Public health impact and control options of parasitic zoonoses via pork

Introduction

Parasites have long been neglected but nowadays are becoming more recognized as important foodborne pathogens. Various factors contribute to their undervaluation such as complex lifecycles and transmission routes, prolonged incubation period and chronic disease manifestations. In addition, rapid and sensitive diagnostic assays are not always available and therefore parasite occurrences are often underreported, resulting in low disease burden estimates, compared to viral or bacterial causes of foodborne diseases (Newell, Koopmans et al. 2010). In 2015, WHO Foodborne Disease Epidemiology Reference Group (FERG) reported the global disease burden of foodborne diseases expressed in disability adjusted life years (DALYs) of 31 infectious pathogens and chemical hazards (Havelaar, Kirk et al. 2015). Among the highest-ranking etiological agents of these foodborne diseases, many originated from animals (zoonotic pathogens) and included not only bacteria such as Salmonella and Campylobacter spp. but also foodborne parasites such as Taenia solium (T. solium) in the top list.

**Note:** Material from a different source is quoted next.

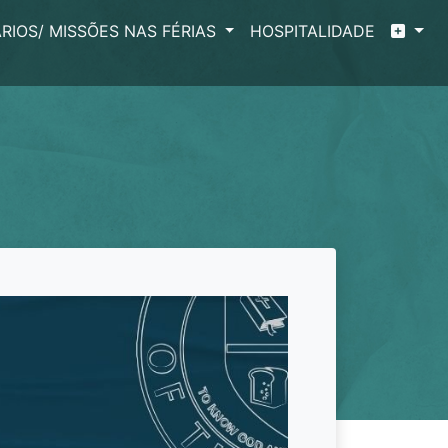
RIOS/ MISSÕES NAS FÉRIAS
HOSPITALIDADE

T. solium causing taeniasis and neurocysticercosis, is an important zoonotic pathogen including humans and pigs. It has the highest global disease burden of all parasitic foodborne diseases with 2.8 million DALYs (Havelaar, Kirk et al. 2015). It mainly affects poor communities in low- and middle-income geographic areas, such as in Africa, South America and South East Asia and are indicative of poor hygiene standards of pig husbandry practices. T. solium is on the WHO list of neglected tropical parasites, with the high DALY estimation mainly caused by neurocysticercosis (Torgerson, Devleesschauwer et al. 2015). Therefore, control and elimination programmes should be high priority and goals were set for interventions in selected countries by WHO ((World Health and Thomas 2015)).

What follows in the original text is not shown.